Devil Scrapes

Posted on May 31

Google Ads Transparency Scraper: pull any competitor's ads for $1.20/1K

#apify #webscraping #python #marketing

Quick answer: The Google Ads Transparency Center is a public registry of every ad Google runs — but it ships no API and no bulk export. To get the data programmatically you scrape it. A Google Ads Transparency scraper sends the same RPC call the website uses and returns every ad creative for an advertiser as structured JSON. The Apify Actor below does it for $0.0012 per ad (~$1.20 per 1,000), with the TLS fingerprinting, proxy rotation, and pagination handled for you.

Google's Ads Transparency Center is one of the most underused datasets in marketing. Launched in 2023 under the EU Digital Services Act and parallel US pressure, it indexes every ad campaign currently running on Search, YouTube, Display, Shopping, Maps, and Play — keyed by advertiser. Google's own counter lists 300,000+ active creatives for a brand like Nike. For your nearest competitor, it's usually 50–500.

The catch: there's no download button. Just an interactive UI that paginates 40 creatives at a time. If you want this as a CSV — for a competitor sweep, a trademark audit, or a RAG corpus — you have to extract it yourself. Here's what that actually takes, and how I shortened it to one API call.

What is the Google Ads Transparency Center? 🔎

The Google Ads Transparency Center is a public, Google-operated registry that shows the ad creatives any verified advertiser is running, the date range each ad was shown, and roughly where. Google built it to comply with ad-disclosure regulation, so the data is public by design — you're reading the same registry a regulator would.

What it gives you per advertiser:

Every ad creative currently or recently live (text, image, video)
The landing domain each ad clicks through to
First-shown / last-shown timestamps and a rough impression count
A deep link to each creative inside the Transparency Center

What it does not give you: a search-by-keyword mode, region-filtered results from the server, or — crucially — an API.

Does the Google Ads Transparency Center have an API?

No. As of 2026 Google publishes no official API or bulk export for the Ads Transparency Center. The only programmatic surface is the internal SearchService/SearchCreatives RPC that the website itself calls. That endpoint is undocumented, returns a positional protobuf-style array (not labeled JSON), and inspects your TLS fingerprint before it answers.

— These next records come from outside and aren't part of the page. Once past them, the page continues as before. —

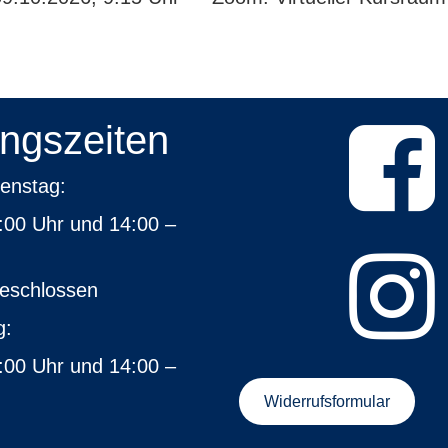
ngszeiten
, Dienstag:
:00 Uhr und 14:00 –
00 Uhr
geschlossen
nerstag:
:00 Uhr und 14:00 –
 Uhr
Widerrufsformular
eitag:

Scraping it reliably is the whole job — which is why a hosted Actor exists instead of a three-line snippet.

What the data looks like

Each ad creative comes back as one flat, typed row. Concrete beats abstract, so here's a real one:

{
  "advertiser_id": "AR18378488041124659201",
  "advertiser_name": "Nike Retail BV",
  "creative_id": "CR15771942603307614209",
  "creative_url": "https://adstransparency.google.com/advertiser/AR18378488041124659201/creative/CR15771942603307614209?region=anywhere",
  "landing_domain": "nike.com",
  "format_type": 1,
  "first_shown_ts": 1761145807,
  "last_shown_ts": 1778871417,
  "impressions": 205,
  "preview_image_url": "https://tpc.googlesyndication.com/archive/simgad/12774179880874022668",
  "preview_content_js_url": null,
  "region": "anywhere",
  "scraped_at": "2026-05-15T19:17:59+00:00"
}

Thirteen fields, the same shape every time, validated with Pydantic before it's written. It drops straight into Pandas, BigQuery, or a vector store — no positional-array wrangling on your side.

The naive approach (and why it falls apart)

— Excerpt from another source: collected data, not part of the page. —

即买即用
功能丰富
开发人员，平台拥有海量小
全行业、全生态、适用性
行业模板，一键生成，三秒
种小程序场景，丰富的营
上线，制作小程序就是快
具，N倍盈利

The first thing every scraper-aware person tries:

Open Chrome DevTools, find the XHR call to SearchCreatives
Replay it with requests.post()
Parse the JSON, paginate, done

It breaks on the first request. Three reasons, and they're the reasons a hosted Actor earns its keep:

1. TLS fingerprinting. Google's endpoint inspects the JA3/JA4 signature of your TLS handshake. Python's stdlib SSL doesn't match any real browser, so the server returns 403 before it even reads your payload. We get around it by impersonating a real Firefox 147 TLS + HTTP/2 fingerprint via curl-cffi — so the handshake looks like a browser, because functionally it is one.

2. Cookie continuity across pagination. The pagination cursor is bound to a session cookie. Rotate IPs naively between pages and the server invalidates your cursor mid-scrape. We thread Apify residential proxies with sticky sessions so each advertiser's pagination keeps one stable exit IP and cookie jar, and we pace requests at ~1/sec to stay polite.

3. A positional, protobuf-flavored response. The reply isn't keyed JSON — it's nested arrays where meaning depends on position. One Google A/B rotation and a naive parser silently emits garbage. We pin the parser against four captured creative shapes (still image, rich video, minimal, malformed) and run live wire-validation to catch contract drift before it reaches your dataset. On 408/429/5xx we retry with exponential backoff and fail loud on partial success rather than handing you a half-empty file.

None of that is glamorous. All of it is the difference between a script that worked once on your laptop and a feed that survives Google's quarterly cipher rotation.

The Actor

I packaged the result as an Apify Actor: Google Ads Transparency Scraper.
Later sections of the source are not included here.